I’ve had a security clearance before. I’m not outraged, at least not yet. What’s wrong with waiting to see?

There isn’t any reasonable way where classified documents should just be lying around and able to be packed up. The fact that someone could have done such a thing means they were mishandled.

And none of us would have gotten a pass in such a situation.

Classified materials should not be just lying around in the VP’S office or personal residence.

I’m trying to imagine the reaction if they had found a box of TS:SCI documents in my home when I was in the Army, and my response was “Oh dang, my bad! Whoopsie!”

It seems like the sitting President and Vice President handle enough classified documents in the routine performance of their duties that there should be a small 3 or 4 person team assigned to manage this. It could be a joint team of people appointed by the National Archives and Department of Defense who already have clearance to handle all but the most sensitive documents, that way you’re not just picking random campaign staffers (or in Trump’s case major donors) to suddenly be in charge of classified material. This small team would handle classified material with a library-like system, tracking where it came from, to whom it was supposed to be reviewed by, and, if that was more than one person within the administration, who was currently in possession of each document. Then the documents could be recollected and either returned to the Archives or DoD or destroyed in accordance with the proper guidelines. You could see at a glance who had “File NA-XT-00923” and if it had a return-by date assigned. At the end of an administration, all outstanding documents would be located and their return requested/enforced. No more surprises, and all for the low low cost of just 4 more government employees.

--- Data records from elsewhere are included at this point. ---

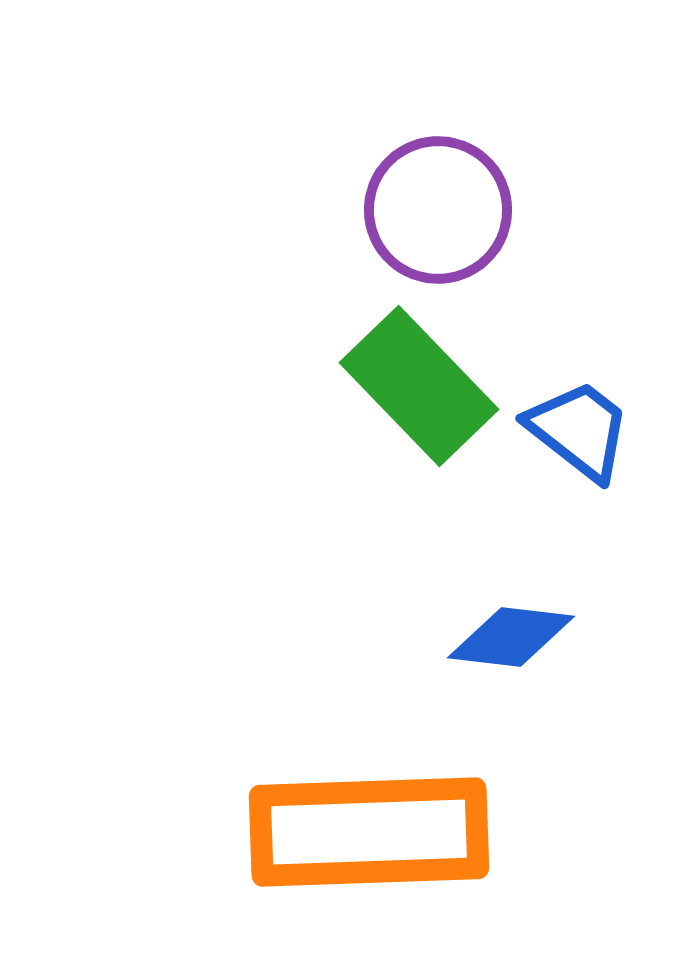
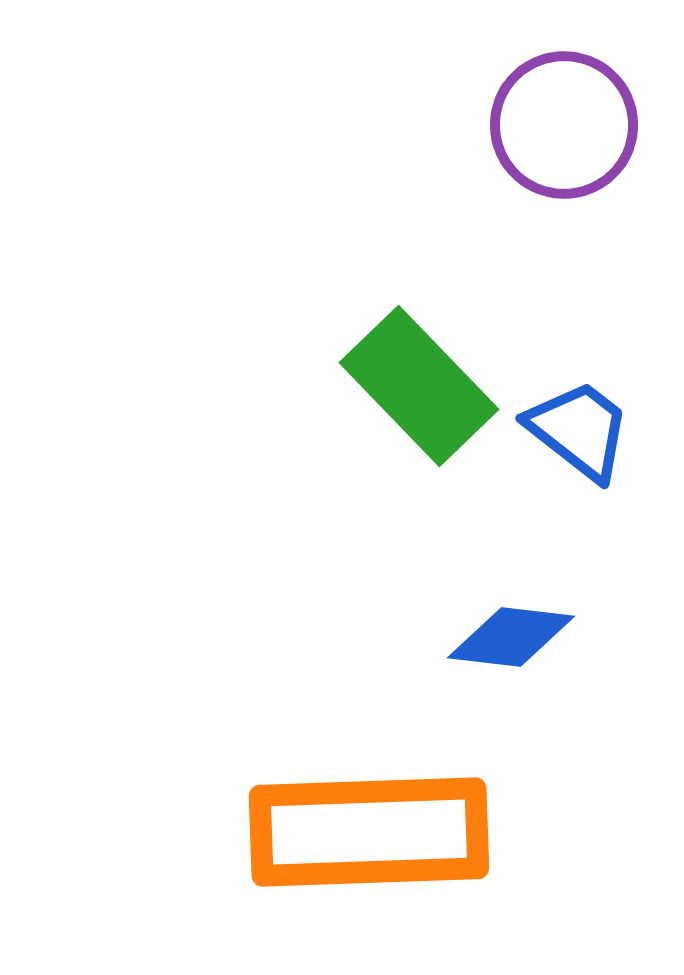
purple circle: moved 126 px right, 85 px up
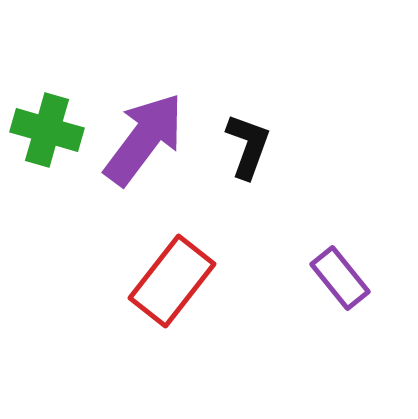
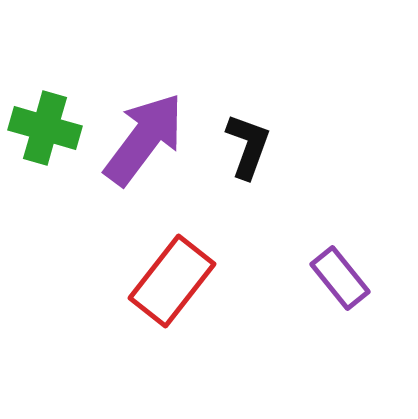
green cross: moved 2 px left, 2 px up
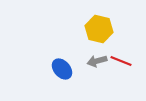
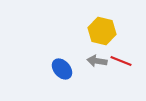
yellow hexagon: moved 3 px right, 2 px down
gray arrow: rotated 24 degrees clockwise
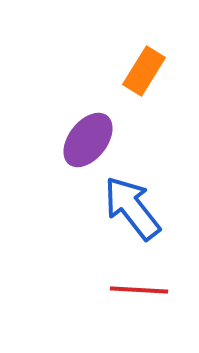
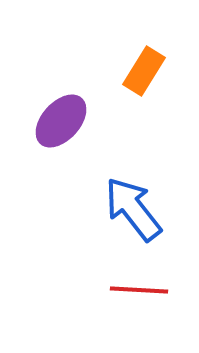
purple ellipse: moved 27 px left, 19 px up; rotated 4 degrees clockwise
blue arrow: moved 1 px right, 1 px down
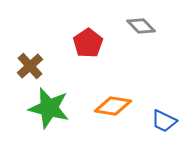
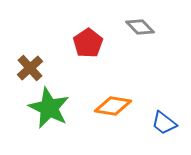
gray diamond: moved 1 px left, 1 px down
brown cross: moved 2 px down
green star: rotated 12 degrees clockwise
blue trapezoid: moved 2 px down; rotated 12 degrees clockwise
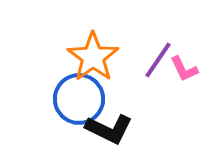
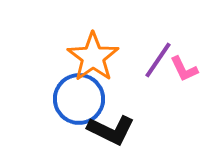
black L-shape: moved 2 px right, 1 px down
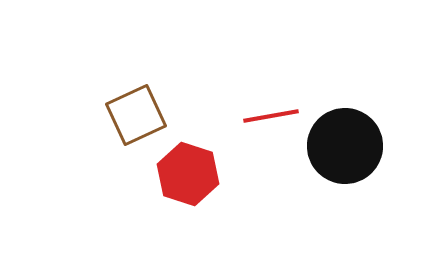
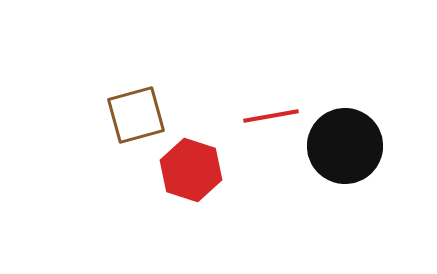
brown square: rotated 10 degrees clockwise
red hexagon: moved 3 px right, 4 px up
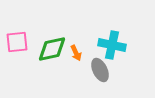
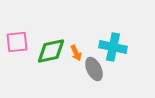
cyan cross: moved 1 px right, 2 px down
green diamond: moved 1 px left, 2 px down
gray ellipse: moved 6 px left, 1 px up
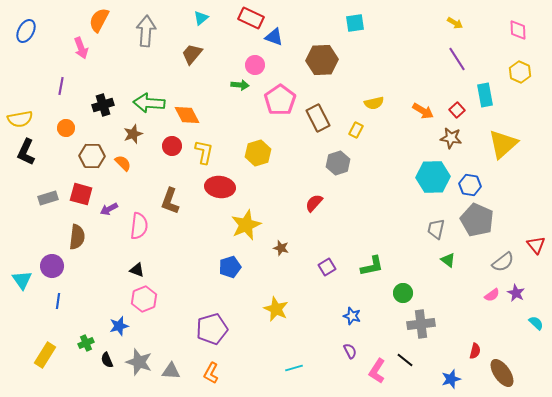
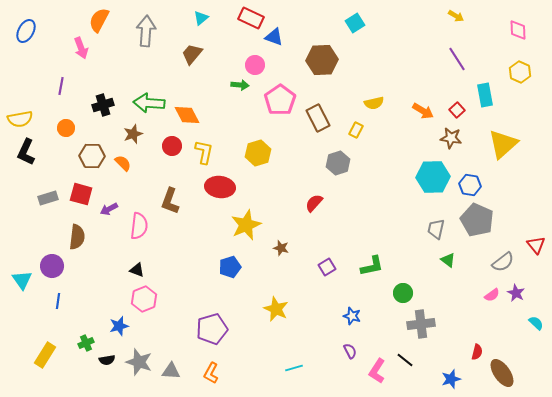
cyan square at (355, 23): rotated 24 degrees counterclockwise
yellow arrow at (455, 23): moved 1 px right, 7 px up
red semicircle at (475, 351): moved 2 px right, 1 px down
black semicircle at (107, 360): rotated 77 degrees counterclockwise
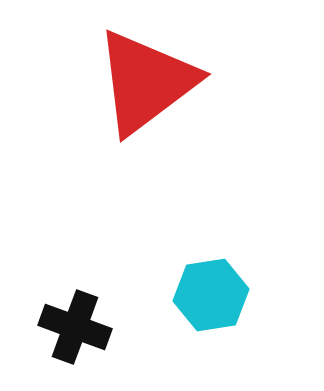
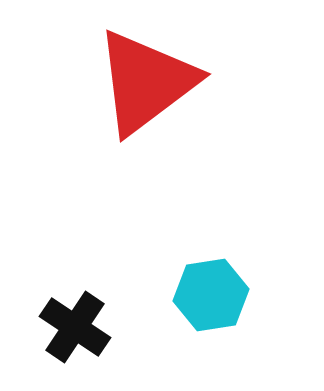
black cross: rotated 14 degrees clockwise
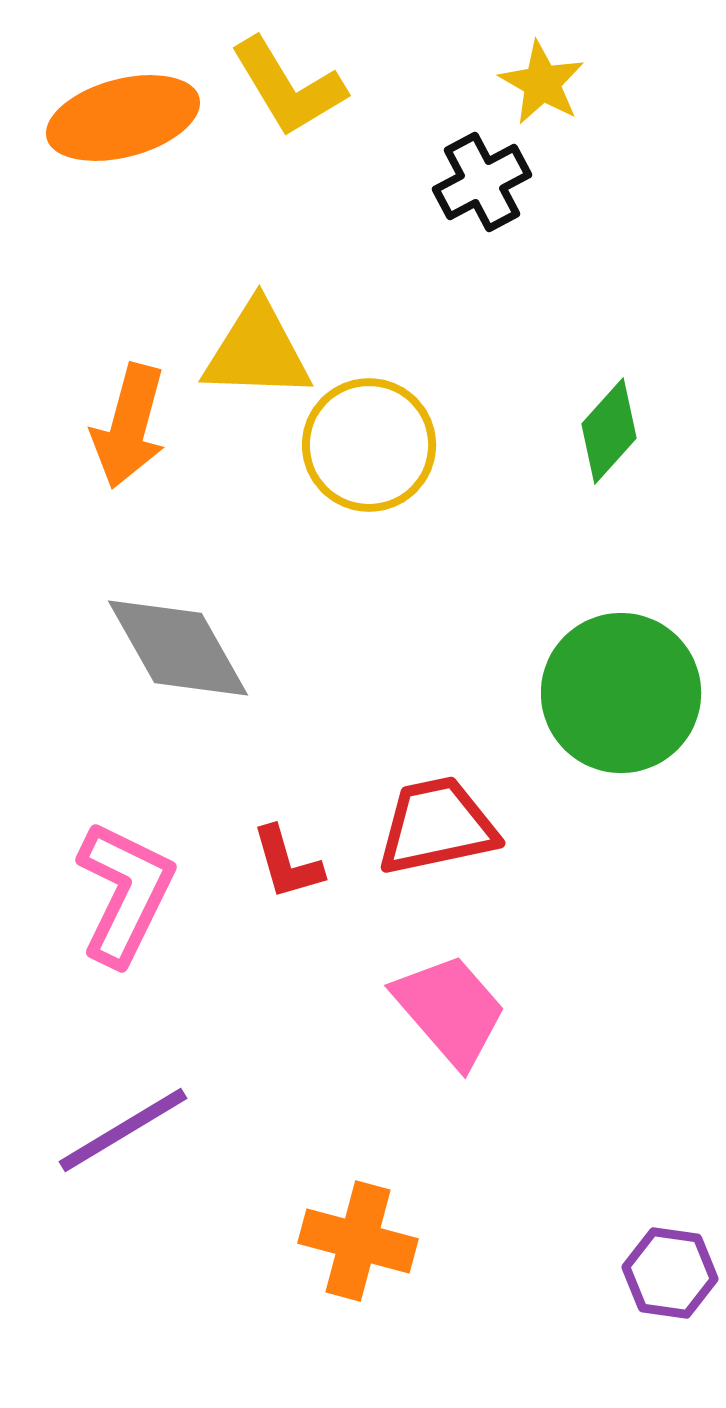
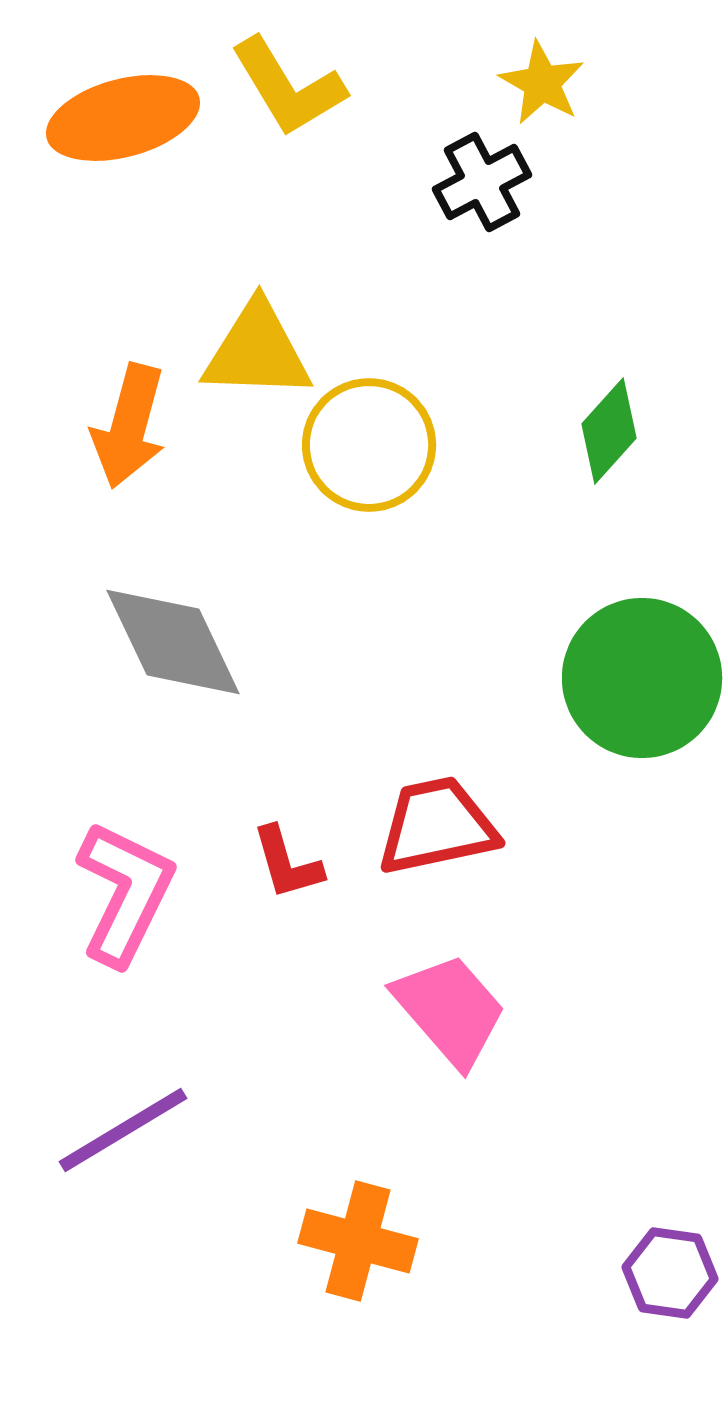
gray diamond: moved 5 px left, 6 px up; rotated 4 degrees clockwise
green circle: moved 21 px right, 15 px up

Also, I agree with Scott and others, the content of all of these documents makes a huge difference in the level of outrage we should be feeling about their treatment. Biden or Pence having copies of their itineraries from past official foreign or domestic travel (which are considered classified documents, but are mostly useless once said travel has ended) lying around their homes or offices is A LOT different than Trump having DoD documents on a credenza at Mar-A-Lago. In addition, upon discovery of said documents, turning them in immediately (Biden, Pence) seems a lot less shady than denying their existence, then attempting to declassify them with the power of your mind, then claiming you have every right to have them in your possession, until finally the FBI has to show up to take them from you.

But the media has done a very good job of both-sides-ism on all of this, so now somehow Biden’s handful of pages found forgotten in a box in the garage are far more sinister than anything Trump was purposefully hiding for whatever purpose he planned.

I’m pretty sure there is. It’s just like they are pulling documents out of secure storage themselves.

I am able to recognize that Trump’s crimes are worse, while still not giving pence and Biden a pass.

I am, too, which is why I’m not entirely sure it wasn’t them who left them lying around / packed them in a box.

Are these docs SCIF docs? I have not read that before now.